Data have been provided for a total of 230 banks, comprising 101 large internationally active banks ("Group 1 banks", defined as internationally active banks that have Tier 1 capital of more than €3 billion) and 129 "Group 2 banks" (ie representative of all other banks).

On a fully phased-in basis, data as of 30 June 2015 show that all large internationally active banks meet the Basel III risk-based capital minimum Common Equity Tier 1 (CET1) requirements as well as the target level of 7.0% (plus the surcharges on global systemically important banks - G-SIBs - as applicable). Between 31 December 2014 and 30 June 2015, Group 1 banks continued to reduce their capital shortfalls relative to the higher Tier 1 and total capital target levels; the additional Tier 1 (AT1) capital shortfall has decreased from €6.5 billion to €3.4 billion and the Tier 2 capital shortfall from €40.6 billion to €12.8 billion.

 Most of this Tier 2 capital shortfall is attributable to the G-SIBs in the sample, while the AT1 capital shortfall is fully attributable to the non-G-SIB Group 1 banks. As a point of reference, the sum of after-tax profits prior to distributions across the same sample of Group 1 banks for the six-month period ending 30 June 2015 was €307.2 billion.

Under the same assumptions, there is no capital shortfall for Group 2 banks included in the sample for the CET1 minimum of 4.5%. For a CET1 target level of 7.0%, the shortfall has narrowed from €1.5 billion to €0.2 billion since the previous period.

The monitoring reports also collect bank data on Basel III's liquidity requirements. Basel III's Liquidity Coverage Ratio (LCR) was set at 60% in 2015, increases to 70% in 2016 and will continue to rise in equal annual steps to reach 100% in 2019. The weighted average LCR for the Group 1 bank sample was 123.6% on 31 December 2015, slightly down from 125.3% six months earlier. For Group 2 banks, the weighted average LCR was 140.1%, down from 144.3% six months earlier. Of the 160 banks in the LCR sample, 84% reported an LCR that met or exceeded 100%, while all banks reported an LCR at or above the 60% minimum requirement that was in place for 2015.

Basel III also includes a longer-term structural liquidity standard - the Net Stable Funding Ratio (NSFR). The weighted average NSFR for the Group 1 bank sample was 111.9%, while for Group 2 banks the average NSFR was 114.0%. As of June 2015, 79% of the Group 1 banks and 83% of the Group 2 banks in the NSFR sample reported a ratio that met or exceeded 100%, while 92% of the Group 1 banks and 94% of the Group 2 banks reported an NSFR at or above 90%.

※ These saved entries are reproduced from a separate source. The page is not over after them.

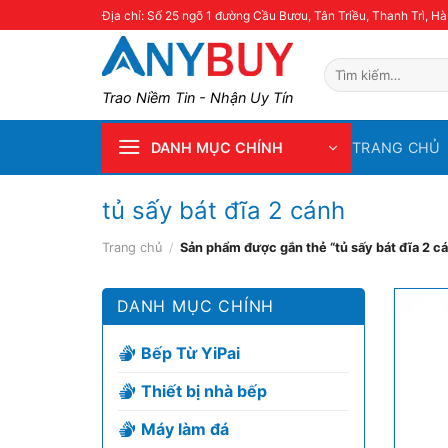
Skip
Địa chỉ: Số 25 ngõ 1 đường Cầu Bươu, Tân Triều, Thanh Trì, Hà
to
content
Tìm
kiếm:
Trao Niềm Tin - Nhận Uy Tín
TRANG CHỦ
DANH MỤC CHÍNH
tủ sấy bát đĩa 2 cánh
Trang chủ
/
Sản phẩm được gắn thẻ “tủ sấy bát đĩa 2 c
DANH MỤC CHÍNH
Bếp Từ YiPai
Thiết bị nhà bếp
Máy làm đá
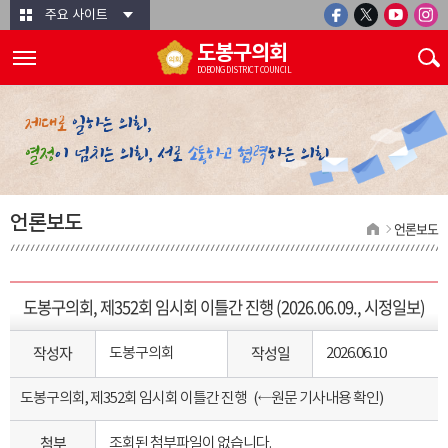
본문바로가기
주요 사이트
도봉구의회
DOBONG DISTRICT COUNCIL
언론보도
언론보도
도봉구의회, 제352회 임시회 이틀간 진행 (2026.06.09., 시정일보)
작성자
작성일
도봉구의회
2026.06.10
도봉구의회, 제352회 임시회 이틀간 진행
(←원문 기사내용 확인)
첨부
조회된 첨부파일이 없습니다.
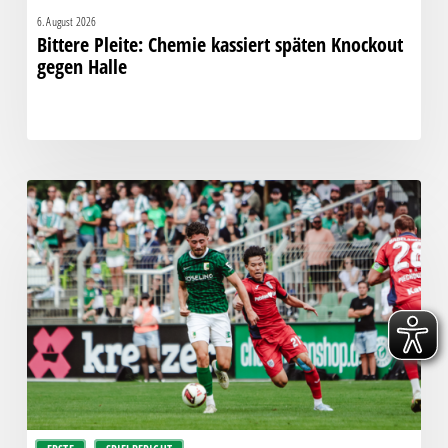
6. August 2026
Bittere Pleite: Chemie kassiert späten Knockout
gegen Halle
“Einer
für
alle,
alle
für
einen!”
–
Chemie
empfängt
den
Halleschen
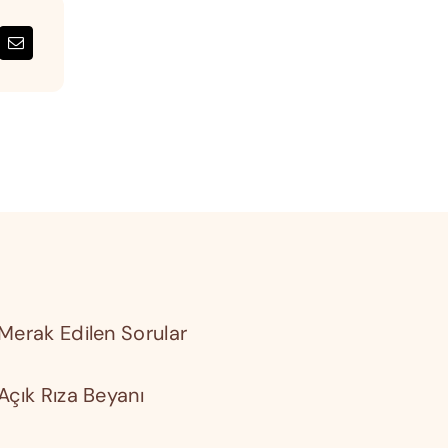
Merak Edilen Sorular
Açık Rıza Beyanı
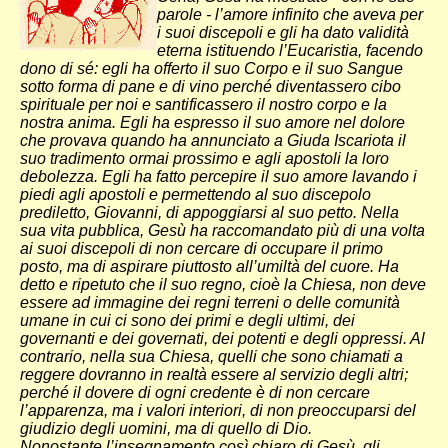
parole - l’amore infinito che aveva per
i suoi discepoli e gli ha dato validità
eterna istituendo l’Eucaristia, facendo
dono di sé: egli ha offerto il suo Corpo e il suo Sangue
sotto forma di pane e di vino perché diventassero cibo
spirituale per noi e santificassero il nostro corpo e la
nostra anima. Egli ha espresso il suo amore nel dolore
che provava quando ha annunciato a Giuda Iscariota il
suo tradimento ormai prossimo e agli apostoli la loro
debolezza. Egli ha fatto percepire il suo amore lavando i
piedi agli apostoli e permettendo al suo discepolo
prediletto, Giovanni, di appoggiarsi al suo petto. Nella
sua vita pubblica, Gesù ha raccomandato più di una volta
ai suoi discepoli di non cercare di occupare il primo
posto, ma di aspirare piuttosto all’umiltà del cuore. Ha
detto e ripetuto che il suo regno, cioè la Chiesa, non deve
essere ad immagine dei regni terreni o delle comunità
umane in cui ci sono dei primi e degli ultimi, dei
governanti e dei governati, dei potenti e degli oppressi. Al
contrario, nella sua Chiesa, quelli che sono chiamati a
reggere dovranno in realtà essere al servizio degli altri;
perché il dovere di ogni credente è di non cercare
l’apparenza, ma i valori interiori, di non preoccuparsi del
giudizio degli uomini, ma di quello di Dio.
Nonostante l’insegnamento così chiaro di Gesù, gli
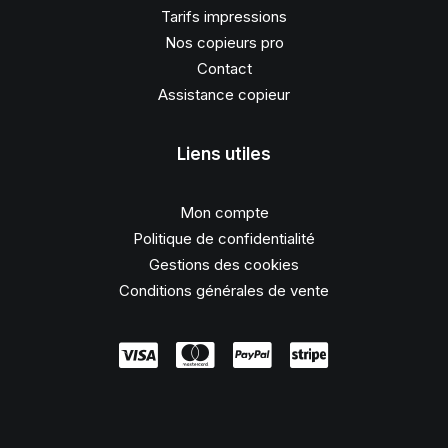
Tarifs impressions
Nos copieurs pro
Contact
Assistance copieur
Liens utiles
Mon compte
Politique de confidentialité
Gestions des cookies
Conditions générales de vente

The results of the monitoring exercise assume that the final Basel III package is fully in force, based on data as of 30 June 2015. That is, they do not take account of the transitional arrangements set out in the Basel III framework, such as the gradual phase-in of deductions from regulatory capital. No assumptions were made about bank profitability or behavioural responses, such as changes in bank capital or balance sheet composition. For that reason, the results of the study may not be comparable with industry estimates.